* [WORK TO BE COMPLETED] Could you please retype the records exactly, minus their pictures?

* [DATA SHOWN]
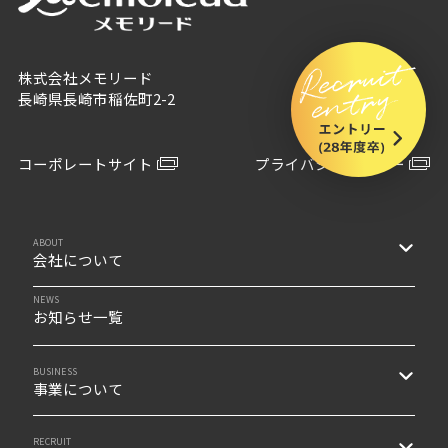
株式会社メモリード
長崎県長崎市稲佐町2-2
コーポレートサイト
プライバシーポリシー
ABOUT
会社について
NEWS
お知らせ一覧
BUSINESS
事業について
RECRUIT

* [ANSWER]
株式会社メモリード
長崎県長崎市稲佐町2-2
コーポレートサイト
プライバシーポリシー
ABOUT
会社について
NEWS
お知らせ一覧
BUSINESS
事業について
RECRUIT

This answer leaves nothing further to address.